Amaneusis Monday: '...tell him he has an uncle on a little island...'

When we think about family members emigrating from their homeland, perhaps never again to set eyes on the parents, siblings, and friends they leave behind, we might often find ourselves focussing solely on the emigrants. We wonder how they were feeling about leaving home for a new world; however, what about the feelings of those who were left behind?

Recently I came across an extraordinary letter which I had never before seen. The letter was in the very bottom of a box of negatives, tucked away within a larger box of photographs. It was written to my mother by her youngest brother, just two hours after he last spoke with her on the day she and my brother emigrated from Ireland to join my father in Canada.

Written by a young man who was barely twenty years old to a sister five years his senior, it is the poignant and sometimes funny prose of a brother who did not know if he would ever again see his sister Mary and his nephew Michael, whom he calls 'Junior' in the letter. It bears all of the words and the feelings that he was perhaps unable to express to her in person.

Dear Mary,

                 This letter will, I expect, arrive just before you do 'Please God', and I hope it finds you well after the journey.

                 The real reason why I am writing, only two hours ago I spoke to you, and I feel terrible guilty for not going as far as 'Liverpool'. I want to say sorry; I could have at least made a better effort to go. I don't want you to understand; 
I should have made a more sincere try at it, only now I realize my mistake.

                 You once said, "Paddy is my favourite brother", and now I want you to know you are and always will be my favourite sister. Let's you and me keep that a little secret.

                 Well Mary, 'Please God' your new surroundings will make you and Michael forever happy. You will I know settle down quickly and use the dollars Canadian style.

                 I hope Junior was okay on the trip, and didn't try to throw the captain into the ocean. Or did you feel that way inclined? When Junior grows up 'Please God' tell him he has an uncle on a little island who one day hopes to see him with his Mum and Dad, brothers and sisters, etc, etc.

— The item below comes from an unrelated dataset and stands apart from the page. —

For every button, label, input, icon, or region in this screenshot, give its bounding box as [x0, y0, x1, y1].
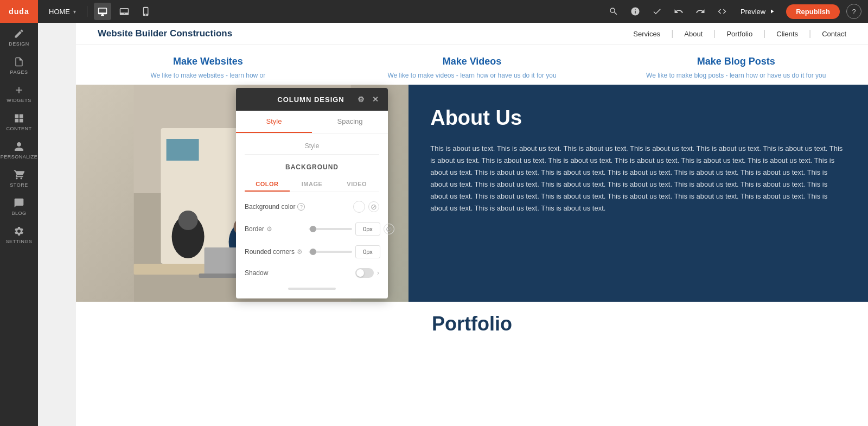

No limit nowadays , especially with that Canadian Climate. It works wonders. Who knows maybe the 'Irish Climate' will play a few tricks on me...

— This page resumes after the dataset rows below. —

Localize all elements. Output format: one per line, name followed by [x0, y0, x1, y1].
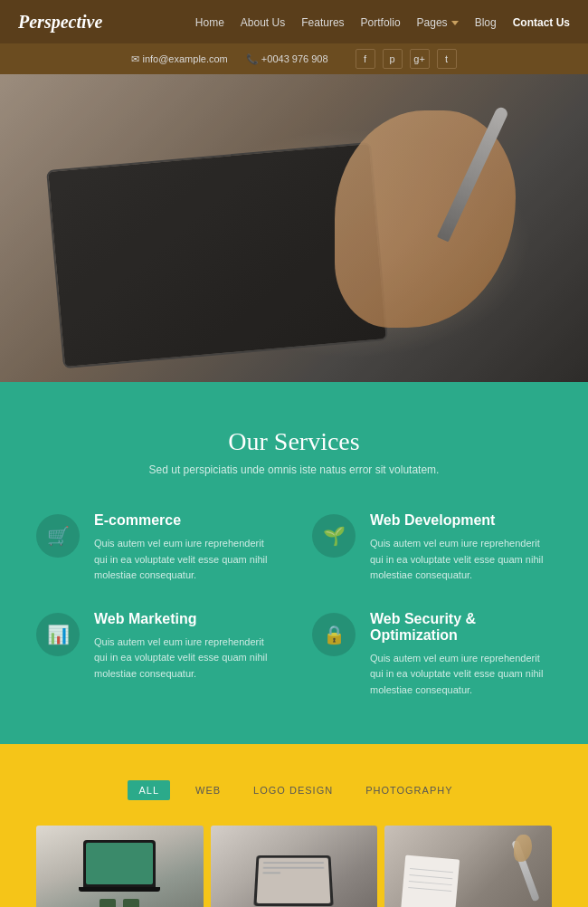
services-title: Our Services [36, 427, 552, 456]
service-webdev: 🌱 Web Development Quis autem vel eum iur… [312, 512, 552, 584]
service-ecommerce: 🛒 E-commerce Quis autem vel eum iure rep… [36, 512, 276, 584]
pinterest-icon[interactable]: p [383, 49, 403, 69]
marketing-title: Web Marketing [94, 611, 276, 627]
nav-item-blog[interactable]: Blog [475, 14, 497, 30]
nav-item-portfolio[interactable]: Portfolio [361, 14, 401, 30]
nav-logo: Perspective [18, 12, 102, 33]
hero-overlay [0, 74, 588, 382]
ecommerce-title: E-commerce [94, 512, 276, 529]
navbar: Perspective Home About Us Features Portf… [0, 0, 588, 43]
security-title: Web Security & Optimization [370, 611, 552, 644]
webdev-content: Web Development Quis autem vel eum iure … [370, 512, 552, 584]
portfolio-item-3[interactable] [384, 826, 552, 907]
nav-item-pages[interactable]: Pages [417, 14, 459, 30]
pages-dropdown-arrow [451, 21, 459, 25]
ecommerce-content: E-commerce Quis autem vel eum iure repre… [94, 512, 276, 584]
security-icon: 🔒 [312, 613, 356, 656]
filter-photography[interactable]: PHOTOGRAPHY [358, 781, 460, 799]
portfolio-filters: ALL WEB LOGO DESIGN PHOTOGRAPHY [36, 780, 552, 800]
nav-item-contact[interactable]: Contact Us [513, 14, 570, 30]
phone-contact: 📞 +0043 976 908 [246, 53, 328, 65]
phone-icon: 📞 [246, 53, 259, 64]
phone-number: +0043 976 908 [261, 53, 328, 64]
filter-web[interactable]: WEB [188, 781, 228, 799]
facebook-icon[interactable]: f [356, 49, 375, 69]
webdev-icon: 🌱 [312, 514, 356, 558]
security-desc: Quis autem vel eum iure reprehenderit qu… [370, 651, 552, 699]
marketing-icon: 📊 [36, 613, 80, 656]
twitter-icon[interactable]: t [437, 49, 457, 69]
nav-item-about[interactable]: About Us [241, 14, 285, 30]
top-bar: ✉ info@example.com 📞 +0043 976 908 f p g… [0, 43, 588, 74]
portfolio-grid [36, 826, 552, 907]
googleplus-icon[interactable]: g+ [410, 49, 430, 69]
hero-section [0, 74, 588, 382]
services-section: Our Services Sed ut perspiciatis unde om… [0, 382, 588, 744]
marketing-content: Web Marketing Quis autem vel eum iure re… [94, 611, 276, 683]
marketing-desc: Quis autem vel eum iure reprehenderit qu… [94, 635, 276, 683]
portfolio-item-1[interactable] [36, 826, 204, 907]
security-content: Web Security & Optimization Quis autem v… [370, 611, 552, 699]
service-marketing: 📊 Web Marketing Quis autem vel eum iure … [36, 611, 276, 699]
contact-info: ✉ info@example.com 📞 +0043 976 908 [131, 53, 327, 65]
email-icon: ✉ [131, 53, 139, 64]
filter-logo[interactable]: LOGO DESIGN [246, 781, 340, 799]
webdev-title: Web Development [370, 512, 552, 529]
email-contact: ✉ info@example.com [131, 53, 227, 65]
nav-item-features[interactable]: Features [301, 14, 344, 30]
filter-all[interactable]: ALL [128, 780, 170, 800]
portfolio-section: ALL WEB LOGO DESIGN PHOTOGRAPHY [0, 744, 588, 907]
service-security: 🔒 Web Security & Optimization Quis autem… [312, 611, 552, 699]
nav-item-home[interactable]: Home [195, 14, 224, 30]
social-links: f p g+ t [356, 49, 457, 69]
ecommerce-desc: Quis autem vel eum iure reprehenderit qu… [94, 536, 276, 584]
portfolio-item-2[interactable] [211, 826, 378, 907]
email-address: info@example.com [142, 53, 227, 64]
services-subtitle: Sed ut perspiciatis unde omnis iste natu… [36, 463, 552, 476]
ecommerce-icon: 🛒 [36, 514, 80, 558]
nav-links: Home About Us Features Portfolio Pages B… [195, 14, 570, 30]
webdev-desc: Quis autem vel eum iure reprehenderit qu… [370, 536, 552, 584]
services-grid: 🛒 E-commerce Quis autem vel eum iure rep… [36, 512, 552, 699]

                 Well Mary I could write a longer letter but perhaps some other time. If you ever have time to kill drop me a line, even if it takes you all of your life to do so. I think my address will always at least be "Ireland".

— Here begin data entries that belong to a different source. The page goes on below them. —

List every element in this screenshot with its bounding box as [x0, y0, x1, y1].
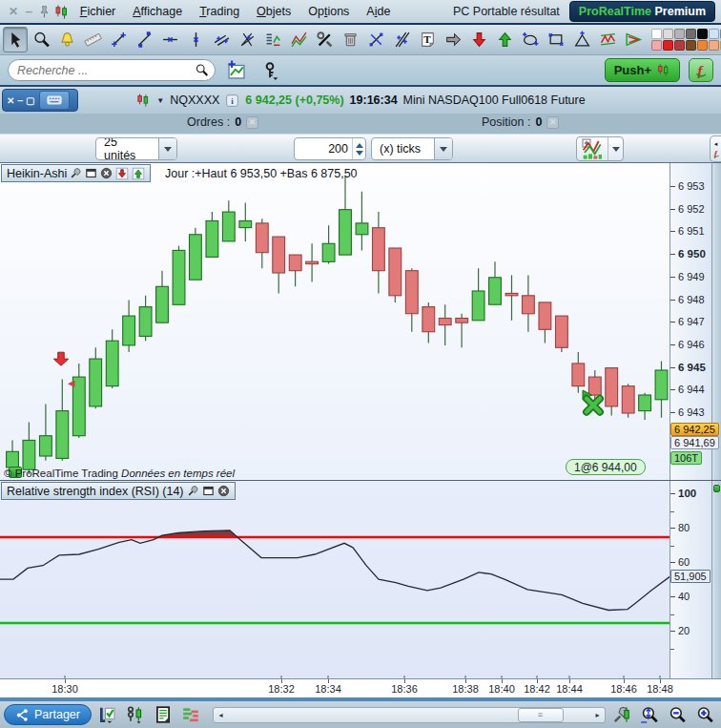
share-button[interactable]: Partager [4, 704, 92, 725]
price-axis[interactable]: 6 9536 9526 9516 9506 9496 9486 9476 946… [670, 163, 711, 480]
buy-arrow-icon[interactable] [132, 167, 145, 180]
color-swatch[interactable] [663, 29, 673, 39]
panel-check-button[interactable] [95, 702, 120, 727]
scroll-left-button[interactable]: ◂ [214, 708, 228, 722]
units-select[interactable]: 25 unités [95, 137, 177, 160]
tool-arrow-down[interactable] [466, 27, 491, 52]
chart-type-dropdown-icon[interactable] [608, 137, 623, 160]
color-swatch[interactable] [651, 29, 662, 39]
color-swatch[interactable] [686, 29, 696, 39]
rsi-close-circle-icon[interactable] [217, 485, 230, 497]
menu-trading[interactable]: Trading [191, 3, 248, 20]
search-box[interactable] [8, 59, 216, 81]
color-swatch[interactable] [651, 40, 662, 51]
tool-fan-lines[interactable] [235, 27, 259, 52]
color-swatch[interactable] [697, 29, 708, 39]
sell-arrow-icon[interactable] [115, 167, 129, 180]
orders-clear-button[interactable]: ✕ [246, 116, 258, 129]
interval-unit-select[interactable]: (x) ticks [371, 137, 453, 160]
tool-crossed-lines[interactable] [389, 27, 414, 52]
tool-tools[interactable] [312, 27, 337, 52]
tool-text-tool[interactable]: T [415, 27, 440, 52]
menu-affichage[interactable]: Affichage [124, 3, 191, 20]
tool-cross-tool[interactable] [363, 27, 388, 52]
key-candle-button[interactable] [123, 702, 148, 727]
rsi-chart-canvas[interactable] [0, 481, 670, 679]
color-swatch[interactable] [697, 40, 708, 51]
order-book-button[interactable] [178, 702, 203, 727]
pin-icon[interactable] [37, 5, 52, 19]
interval-stepper[interactable] [352, 138, 365, 159]
tool-arrow-right[interactable] [441, 27, 465, 52]
main-chart-canvas[interactable] [0, 163, 670, 480]
wrench-icon[interactable] [70, 167, 82, 179]
scroll-right-button[interactable]: ▸ [590, 708, 605, 722]
wrench-candle-button[interactable] [609, 702, 634, 727]
units-dropdown-icon[interactable] [158, 138, 176, 159]
rsi-wrench-icon[interactable] [187, 485, 199, 497]
menu-objets[interactable]: Objets [248, 3, 299, 20]
minimize-icon[interactable]: ‒ [23, 5, 35, 18]
tool-rect-tool[interactable] [544, 27, 568, 52]
tool-bell[interactable] [54, 27, 79, 52]
tool-zigzag-analysis[interactable] [286, 27, 311, 52]
zoom-fit-button[interactable] [637, 702, 662, 727]
tool-ellipse-tool[interactable] [518, 27, 543, 52]
main-panel-tab[interactable]: Heikin-Ashi [1, 164, 151, 182]
color-swatch[interactable] [674, 40, 685, 51]
key-user-icon[interactable] [258, 58, 282, 83]
tool-hline[interactable] [157, 27, 182, 52]
panel-close-icon[interactable]: ✕ [7, 95, 14, 106]
tool-triangle-pattern[interactable] [621, 27, 646, 52]
keyboard-button[interactable] [39, 91, 70, 110]
color-swatch[interactable] [686, 40, 696, 51]
rsi-axis[interactable]: 1008060402051,905 [670, 481, 711, 679]
color-swatch[interactable] [709, 29, 719, 39]
position-clear-button[interactable]: ✕ [546, 116, 559, 129]
tool-trendline[interactable] [132, 27, 156, 52]
scroll-thumb[interactable]: ≡ [518, 708, 564, 722]
rsi-window-icon[interactable] [202, 485, 215, 497]
close-icon[interactable]: ✕ [6, 5, 21, 18]
tool-magnifier[interactable] [29, 27, 53, 52]
rsi-panel-tab[interactable]: Relative strength index (RSI) (14) [1, 482, 236, 500]
tool-parallel-lines[interactable] [209, 27, 234, 52]
tool-quote-levels[interactable] [260, 27, 285, 52]
search-input[interactable] [17, 64, 195, 77]
instrument-dropdown-icon[interactable]: ▼ [156, 96, 164, 105]
tool-trash[interactable] [338, 27, 362, 52]
tool-segment[interactable] [106, 27, 131, 52]
interval-unit-dropdown-icon[interactable] [434, 138, 452, 159]
tool-ruler[interactable] [80, 27, 105, 52]
interval-value[interactable]: 200 [295, 142, 352, 156]
chart-type-button[interactable] [576, 136, 624, 161]
add-chart-icon[interactable] [224, 58, 249, 83]
doc-list-button[interactable] [151, 702, 175, 727]
side-panel-toggle[interactable]: ◂f [710, 135, 721, 162]
info-icon[interactable]: i [225, 94, 239, 108]
panel-minimize-icon[interactable]: ‒ [17, 95, 23, 106]
panel-maximize-icon[interactable]: ▢ [26, 95, 34, 106]
tool-vline[interactable] [183, 27, 208, 52]
window-icon[interactable] [85, 167, 97, 179]
push-button[interactable]: Push+ [605, 58, 680, 82]
close-circle-icon[interactable] [100, 167, 113, 179]
tool-triangle-tool[interactable] [569, 27, 594, 52]
tool-arrow-up[interactable] [492, 27, 517, 52]
time-axis[interactable]: 18:3018:3218:3418:3618:3818:4018:4218:44… [0, 678, 721, 697]
symbol-label[interactable]: NQXXXX [170, 94, 219, 107]
menu-aide[interactable]: Aide [358, 3, 399, 20]
color-swatch[interactable] [663, 40, 673, 51]
menu-fichier[interactable]: Fichier [72, 3, 125, 20]
zoom-in-button[interactable] [692, 702, 717, 727]
color-swatch[interactable] [674, 29, 685, 39]
tool-zigzag-pattern[interactable] [595, 27, 620, 52]
tool-pointer[interactable] [3, 27, 28, 52]
scroll-track[interactable]: ≡ [228, 708, 590, 722]
interval-spinner[interactable]: 200 [294, 137, 366, 160]
function-button[interactable]: f [689, 58, 713, 82]
color-swatch[interactable] [709, 40, 719, 51]
zoom-out-button[interactable] [665, 702, 690, 727]
chart-hscrollbar[interactable]: ◂ ≡ ▸ [213, 707, 606, 723]
menu-options[interactable]: Options [299, 3, 358, 20]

Lots of Love to Michael and Junior.

                                   Take care Mary and God Bless.

                                   Your Loving Brother,




  1. What a sweet and tender letter, though sad to see him reflect on "Paddy is my favourite brother." Hopefully, he had many chances to see his "favourite" sister again...

    1. Hi Jacqi,

      As always, thank you for your comments. It is sad to see such a reflection, although Paddy was the favourite of all of the siblings. He was quite a bit older, and took great care of the younger children. As well, the sense that John did not want to be forgotten seems evident in the letter. This probably speaks to the fact that my mother's youngest brother was raised away from his siblings after their mother died. He was raised by my grandfather's brother and his wife, and so apparently never felt truly part of his family of origin. Although it took more than ten years for my family to return to Ireland, John did have many chances to visit with my mom (and with us) and they remained very close until my mom's death. As well they corresponded with one another on a regular basis.


  2. A letter full of pathos and the realisation that life had truly changed permanently. It was such a sweet letter and no wonder your mother treasured it...perhaps she even felt a little guilty for favouring Paddy even though he was something of a father-figure for them. I was pleased to read that they kept up their correspondence and were able to visit back and forth to that little island of Ireland.

    1. Thanks for your comments Pauleen! They are always much appreciated. So true, as you say, the letter conveys the fact that life was forever changed. One of the phrases which particularly strikes me is, "...only now I realize my error". It must have felt awful to come to such a realisation when in that moment he could do nothing about it. I am thankful that they were able to bridge the miles.